3

Is there any way in Python to reverse the formating operation done through the "%" operator ?

formated = "%d ooo%s" % (12, "ps")
#formated is now '12 ooops'
(arg1, arg2) = theFunctionImSeeking("12 ooops", "%d ooo%s")
#arg1 is 12 and arg2 is "ps"

EDIT Regexp can be a solution for that but they are harder to write and I suspect them to be slower since they can handle more complex structures. I would really like an equivalent to sscanf.

AsTeR
  • 7,247
  • 14
  • 60
  • 99
  • 5
    Yes: use regular expressions. – Marcin Jan 31 '12 at 17:58
  • 1
    possible duplicate of [sscanf in Python](http://stackoverflow.com/questions/2175080/sscanf-in-python) – Michael Mrozek Jan 31 '12 at 17:59
  • @MichaelMrozek thanks, I did forgot the name of that C function – AsTeR Jan 31 '12 at 18:01
  • Is there a reason you don't want to use regular expressions?
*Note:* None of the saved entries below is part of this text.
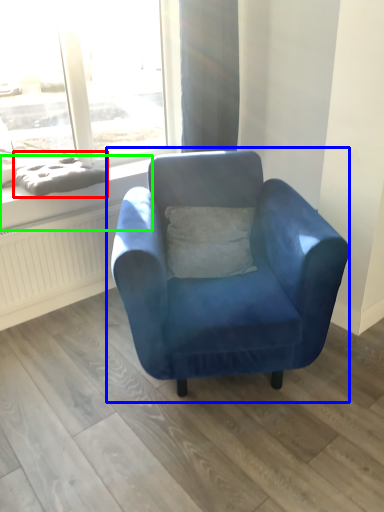 Question: Which object is the closest to the material (highlighted by a red box)? Choose among these: chair (highlighted by a blue box) or window sill (highlighted by a green box).

Choices:
 (A) chair
 (B) window sill

Answer: (B) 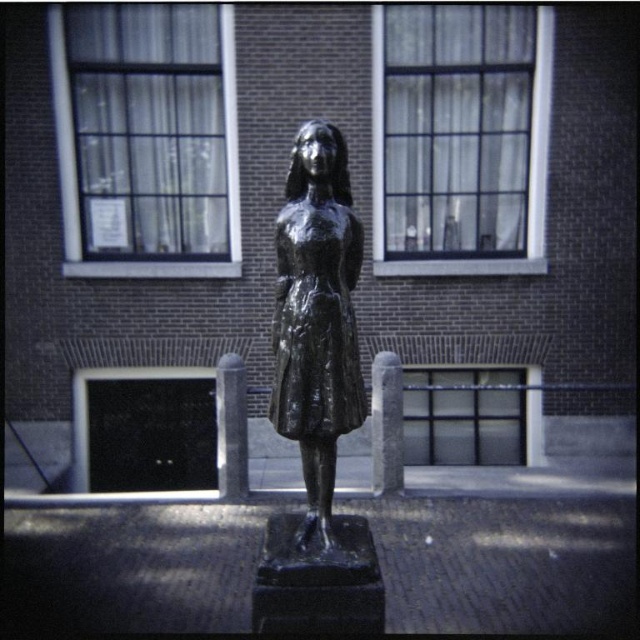 Question: Is the position of bronze statue at center more distant than that of shiny black dress at center?

Choices:
 (A) no
 (B) yes

Answer: (A)

Question: Which point is closer to the camera taking this photo?

Choices:
 (A) (321, 221)
 (B) (292, 339)

Answer: (B)

Question: Is bronze statue at center positioned before shiny black dress at center?

Choices:
 (A) no
 (B) yes

Answer: (B)

Question: Can you confirm if bronze statue at center is bigger than shiny black dress at center?

Choices:
 (A) no
 (B) yes

Answer: (B)

Question: Which point is closer to the camera?

Choices:
 (A) (342, 422)
 (B) (308, 417)

Answer: (A) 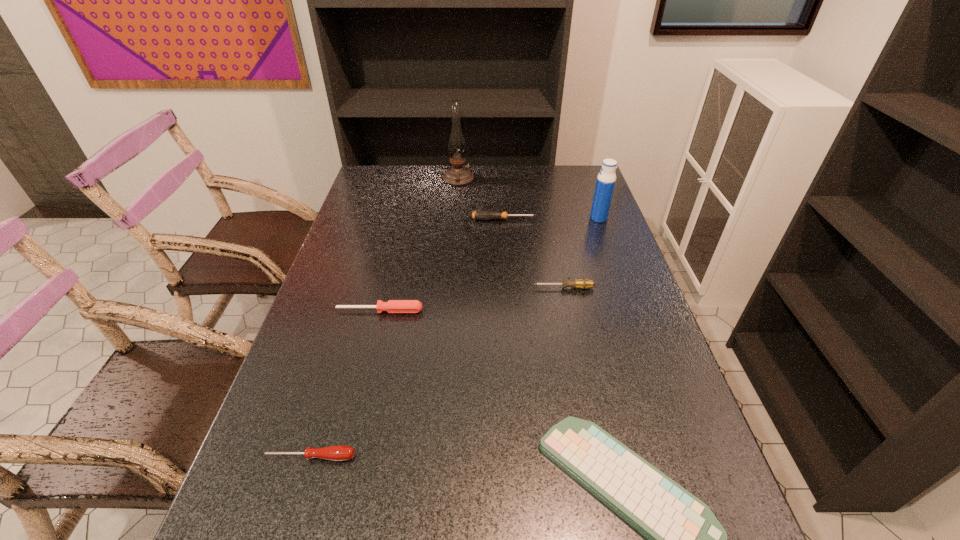 You are a GUI agent. You are given a task and a screenshot of the screen. Output one action in this format:
    pyautogui.click(x=<x>, y=<y>)
    Task: Click on the free space located 0.070m on the right of the third nearest object
    The height and width of the screenshot is (540, 960).
    Given the screenshot: What is the action you would take?
    pyautogui.click(x=449, y=311)

Image resolution: width=960 pixels, height=540 pixels. I want to click on vacant space situated 0.310m at the tip of the fourth nearest object, so click(x=423, y=288).

Locate an element on the screen. The width and height of the screenshot is (960, 540). vacant space located at the tip of the fourth nearest object is located at coordinates (473, 288).

The height and width of the screenshot is (540, 960). Find the location of `free space located at the tip of the fourth nearest object`. free space located at the tip of the fourth nearest object is located at coordinates (396, 288).

Locate an element on the screen. The height and width of the screenshot is (540, 960). vacant space located 0.160m on the back of the nearest screwdriver is located at coordinates (331, 383).

Where is `object present at the far edge`? This screenshot has height=540, width=960. object present at the far edge is located at coordinates (458, 175).

This screenshot has width=960, height=540. Find the location of `water bottle at the right edge`. water bottle at the right edge is located at coordinates (606, 179).

The height and width of the screenshot is (540, 960). I want to click on screwdriver that is at the right edge, so click(582, 283).

Locate an element on the screen. blank space at the far edge of the desktop is located at coordinates (479, 176).

This screenshot has height=540, width=960. Find the location of `vacant space at the left edge`. vacant space at the left edge is located at coordinates (303, 473). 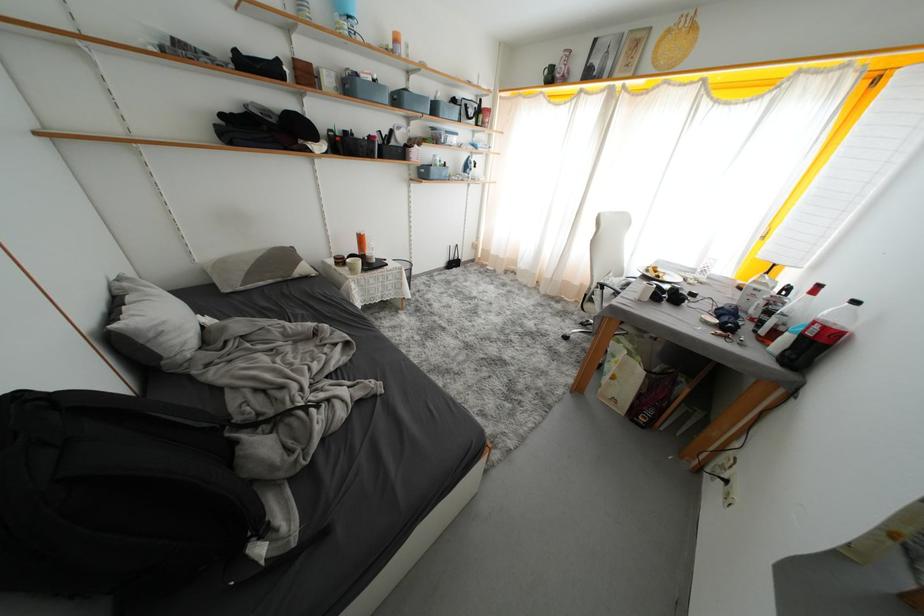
It would help if we could see what you want to do. – Nathan Jones Jan 31 '12 at 18:04
  • -1. Looks to me like a duplicate of [*sscanf in Python*](http://stackoverflow.com/questions/2175080/sscanf-in-python). To summarise the answer there: someone's written `sscanf()` in Python, but regular expressions are the better tool in Python. @AsTeR, you "suspect" RE's to be slower; have you pulled out your profiler and measured it? – Jim DeLaHunt Jan 31 '12 at 18:22
  • 1
    @JimDeLaHunt no, I didn't. I would have to have a sscanf equivalent to do so, don't I ? – AsTeR Jan 31 '12 at 18:44
  • I think this question is not the same as http://stackoverflow.com/questions/2175080/sscanf-in-python as it emphasizes the need to have a two way method. Re is only a parsing tool (yet very powerful), and the % approach and string.format (btw) are printing methods. The good thing with sscanf is that it is the reverse of sprintf (i.e. % in python) – Juh_ Sep 14 '12 at 13:06

1 Answers1

6

Use regular expressions (re module):

>>> import re
>>> match = re.search('(\d+) ooo(\w+)', '12 ooops')
>>> match.group(1), match.group(2)
('12', 'ps')

Regular expressions is as near as you can get to do what you want. There is no way to do it using the same format string ('%d ooo%s').

EDIT: As @Daenyth suggested, you could implement your own function with this behaviour:

import re

def python_scanf(my_str, pattern):
    D = ('%d',      '(\d+?)')
    F = ('%f', '(\d+\.\d+?)')
    S = ('%s',       '(.+?)')
    re_pattern = pattern.replace(*D).replace(*F).replace(*S)
    match = re.match(re_pattern, my_str)
    if match:
        return match.groups()
    raise ValueError("String doesn't match pattern")

Usage:

>>> python_scanf("12 ooops", "%d ooo%s")
('12', 'p')
>>> python_scanf("12 ooops", "%d uuu%s")
Traceback (most recent call last):
  File "<stdin>", line 1, in <module>
  File "<stdin>", line 10, in python_scanf
ValueError: String doesn't match pattern

Of course, python_scanf won't work with more complex patterns like %.4f or %r.

juliomalegria
  • 24,229
  • 14
  • 73
  • 89